Plattling/Deggendorf
Im Kräuterrausch nicht geholfen: Zwei junge Plattlinger vor Gericht

12.10.2017 | Stand 18.09.2023, 2:17 Uhr

Vor Kräutermischungen aller Art warnt Richterin Eva Nistler. −Symbolbild: Fredrik von Erichsen/dpa

Laut schreiend und halluzinierend: So soll eine 16-jährige Plattlingerin im Juli diesen Jahres auf dem Küchenboden einer Wohnung gelegen und dabei um Luft gerungen haben. Zusammen mit zwei Freunden hatte sie dort zuvor eine Kräutermischung konsumiert. Da die Freunde, die 20-jährige Bewohnerin und ein 17-Jähriger, nicht sofort um Hilfe riefen, wurden sie wegen unterlassener Hilfeleistung angeklagt. Bei der Verhandlung vor dem Amtsgericht Deggendorf am Mittwoch wurde das Verfahren aber eingestellt.

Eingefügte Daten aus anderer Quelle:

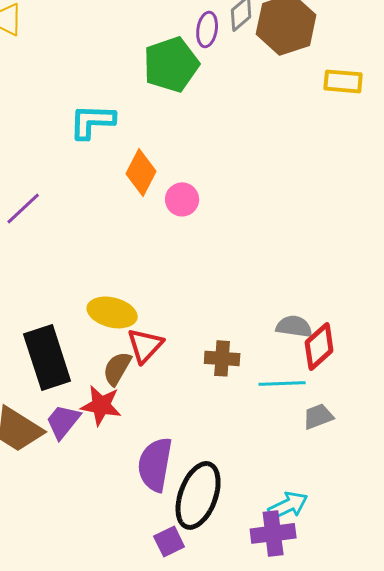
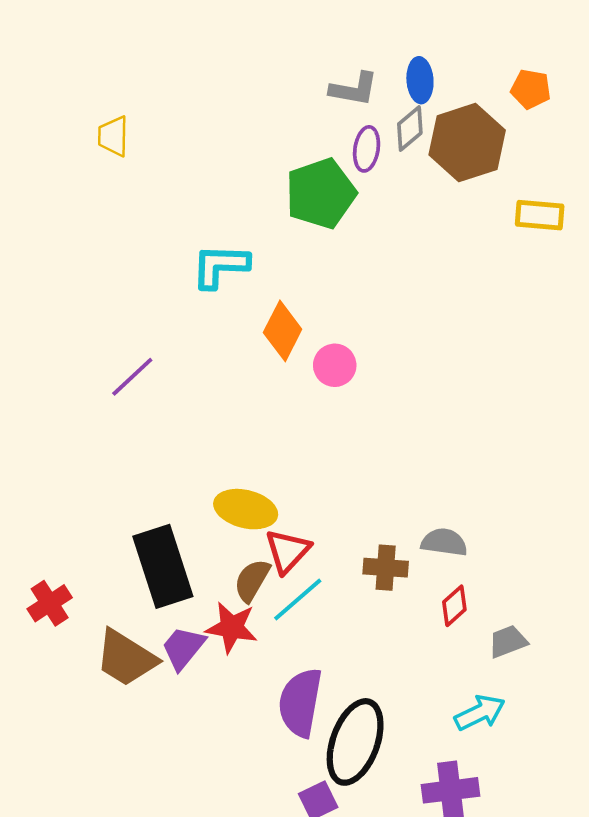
gray semicircle: (294, 326) -> (444, 542), moved
red diamond: (319, 346) -> (454, 606), moved, size x0.7
cyan line: (282, 383) -> (298, 599), moved, turned -39
cyan arrow: (288, 505) -> (480, 713), moved

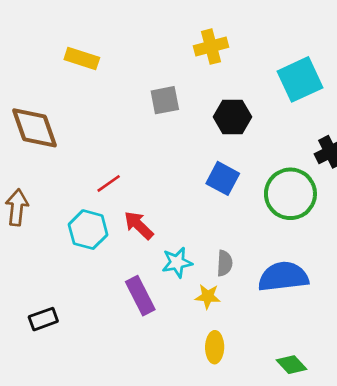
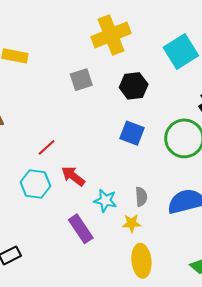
yellow cross: (211, 47) -> (111, 35), size x1.5
cyan star: (177, 262) -> (105, 201), turned 30
yellow ellipse: (215, 347) -> (141, 261), size x1.4

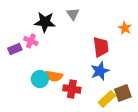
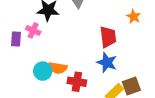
purple rectangle: (15, 49) -> (16, 39), turned -64
blue star: (100, 71) -> (107, 63), turned -30

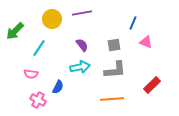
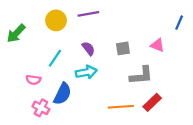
blue line: (133, 23) -> (179, 23), moved
cyan line: (39, 48) -> (55, 58), moved
gray L-shape: (115, 70) -> (141, 75), moved
red rectangle: (152, 85) -> (152, 102), moved
blue semicircle: (58, 87) -> (63, 94), size x1.5

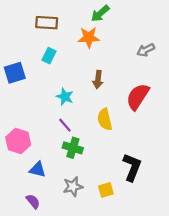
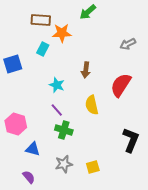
orange star: (89, 37) -> (62, 33), moved
black L-shape: (132, 167) -> (131, 140), moved

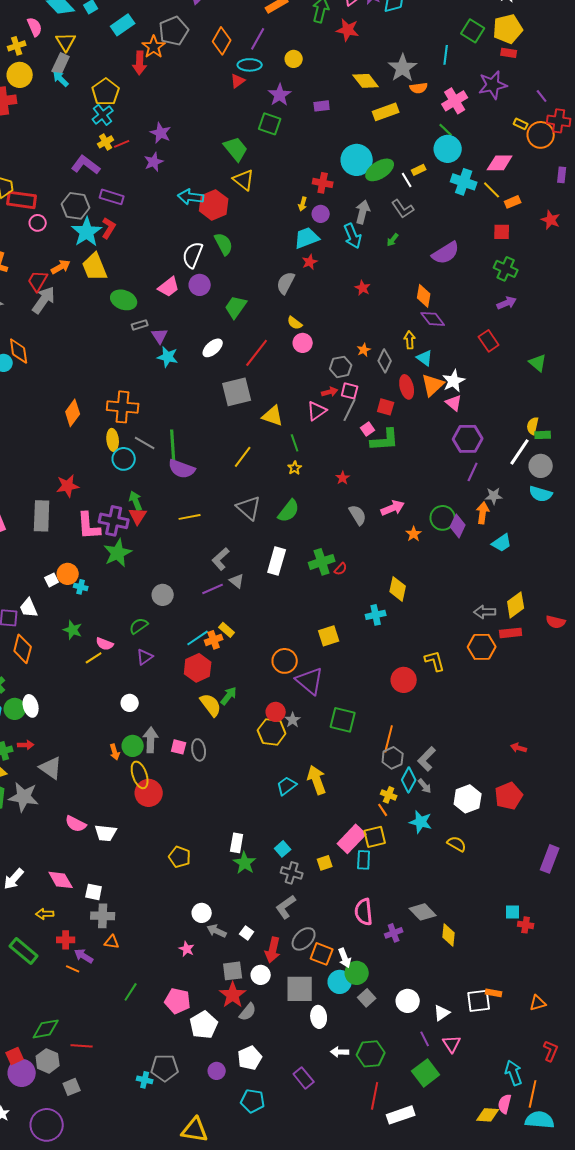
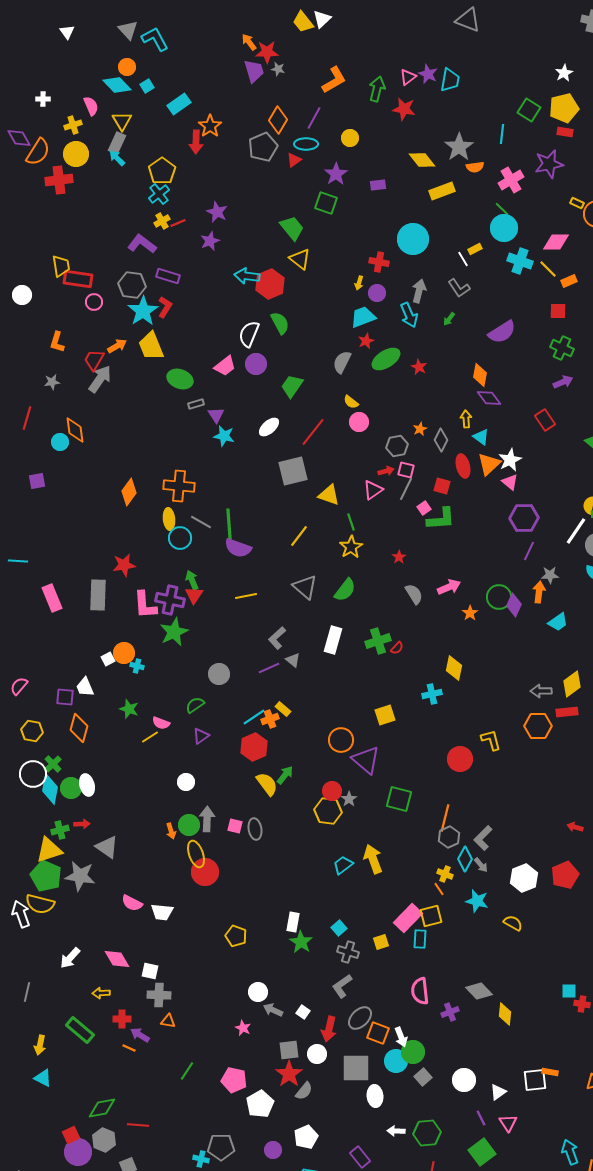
gray pentagon: (174, 31) -> (263, 147), moved
green ellipse: (380, 170) -> (386, 359), moved
yellow star: (295, 468) -> (351, 547), size x1.6

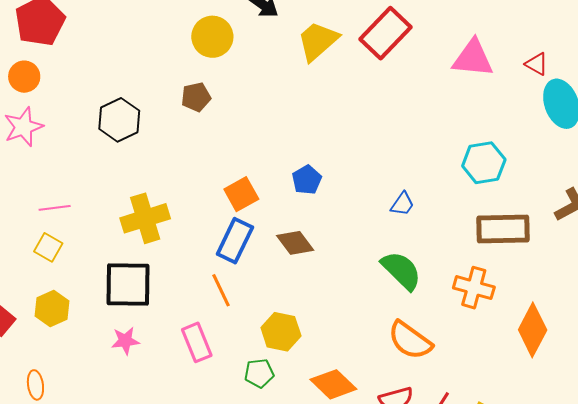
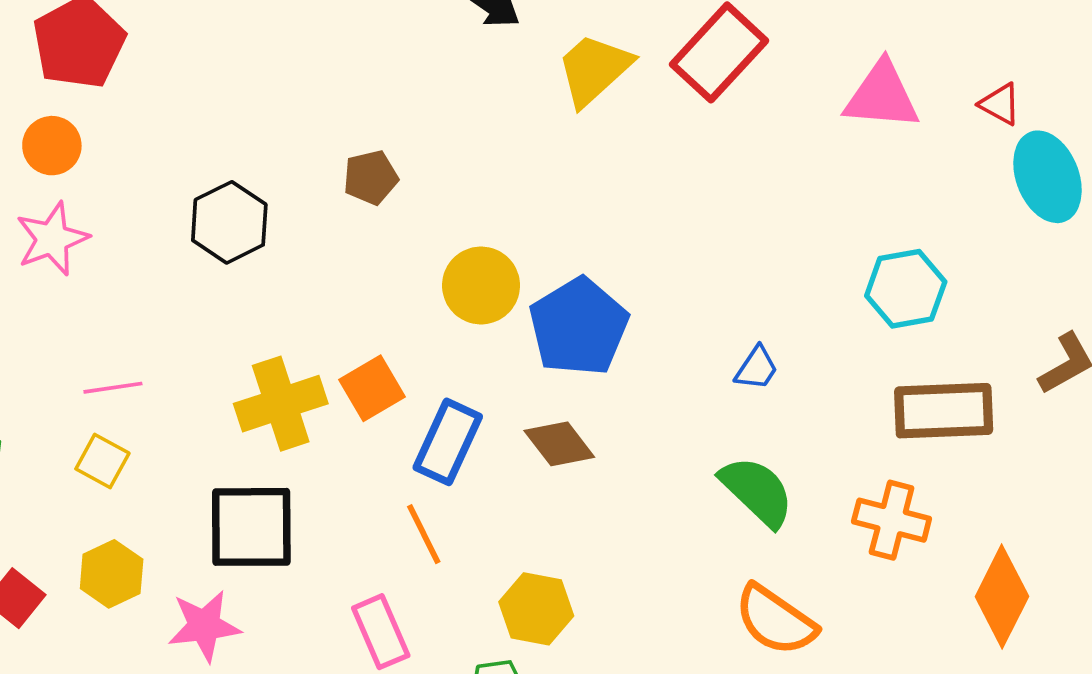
yellow circle: (212, 37) -> (481, 285), moved
blue pentagon: (307, 180) -> (579, 327), size x1.8
orange square: (241, 194) -> (372, 388), moved
pink star: (125, 341) -> (204, 626), moved, size x1.4

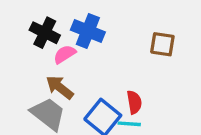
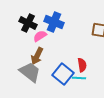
brown arrow: (60, 87) -> (37, 56), turned -102

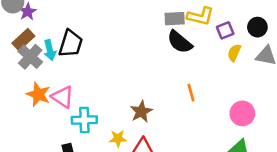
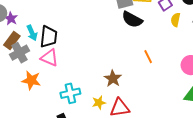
cyan arrow: (50, 50) -> (32, 33), moved
gray cross: (30, 57) -> (20, 53), turned 30
pink triangle: (63, 97) -> (49, 58), moved

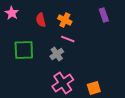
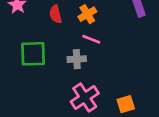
orange cross: (65, 20) -> (87, 14), turned 32
gray cross: (57, 54) -> (77, 59), turned 32

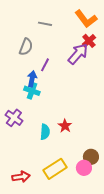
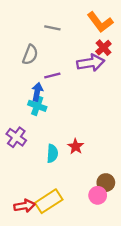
purple arrow: (78, 54) -> (91, 63), turned 40
purple line: (45, 65) -> (52, 76), turned 48
yellow rectangle: (55, 169) -> (49, 201), moved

Auf gleich zwei unklare Situationen, die auch während der Jugendschöffensitzung nicht geklärt und den Angeklagten somit nicht zur Last gelegt werden konnten, machte die vorsitzende Richterin Eva Nistler aufmerksam. Zum einen konnte nicht zweifelsfrei nachgewiesen werden, wie lange die 16-Jährige tatsächlich hilflos auf dem Küchenboden lag und welche Symptome sie aufwies. Das Opfer selbst konnte dazu keine genauen Angaben machen. Nachbarn, die nach dem ersten Schrei der Jugendlichen den Notruf alarmierten, machten zum Teil widersprüchliche Aussagen, ob sie beim Eintreffen der Rettungskräfte beispielsweise ansprechbar war oder nicht. In ihrer Anklageschrift ging die Staatsanwaltschaft Deggendorf von mindestens zehn Minuten aus, in denen die Jugendliche durch Kreislaufbeschwerden und Atemnot außer Gefecht gesetzt war.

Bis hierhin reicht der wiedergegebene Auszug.